Loop through the Atoms.
All Atoms whose (progress += velRatio) >= std::ceil(prevProgress), take a step to their next pixel locations and check for collisions. All others do nothing.
If any collision:
Add Atom to appropriate collision list (MO or terrain), and if MO, to save the MOID hit in the MO hit map, also.
If collision lists are empty:
Step loop continues to next iteration.
Else if MO hit list isn't empty:
Calculate the distributed mass for each MO hitting Atom this step, by diving total mass with total number of MO hitting Atoms.
For each MOID hit entry in the MO hit map
Step back all Atoms that previously took one during this step iteration.

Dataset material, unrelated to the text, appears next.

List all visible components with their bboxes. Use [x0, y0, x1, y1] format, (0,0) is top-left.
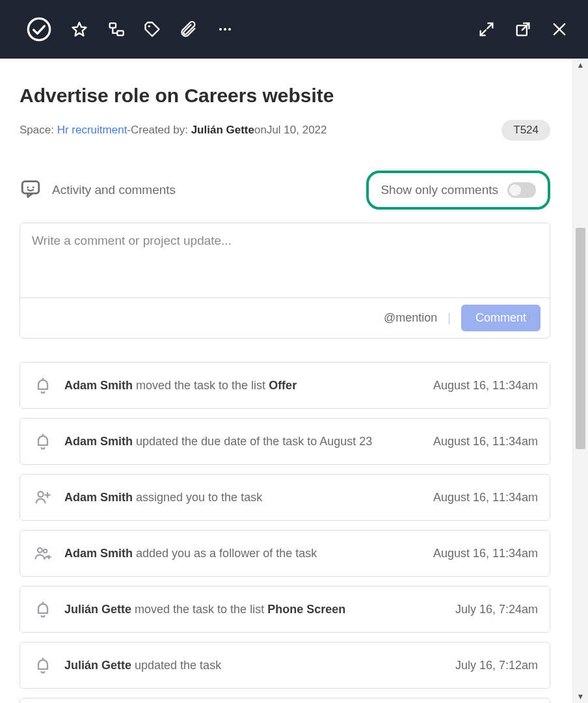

Calculate the mass distribution denominator for the hit MO by taking the number of Atoms hitting it, and adjusting for the Atom resolution/density rating.
For each Atom hitting this specific MO
Tell the Atom to calculate the exact hit point and bitmap normal at that point on the MO that it's hitting
Calculate the Atom's velocity = highestVel * thisatom.velRatio.
Tell the Atom to then call CollideAtPoint on the MO that it hit, passing in hit point, bitmap normal, atom's velocity, the distributed mass of the atom, and the mass denominator of the hit MO.
Store the returned resulting impulse force vector in the list of impulse forces and their offsets.
Else if terrain hit list isn't empty:
First determine which Atoms will penetrate the terrain, by passing in their kinetic forces calculated with their distributed masses and individual velocities (highestVel * atom.velRatio).
Keep looping if not all terrain hitting Atoms penetrate, and keep increasing the distributed mass on them.
Do terrain bounce, if not all terrain hitting Atoms could penetrate, even when all mass was on them.
Back up all Atoms one step that previously took one during this step iteration
Else do terrain sink stuff, all Atoms who peeked steps, take them now.
Apply all collision responses to the state of the traveling MO, and start on the next segment iteration.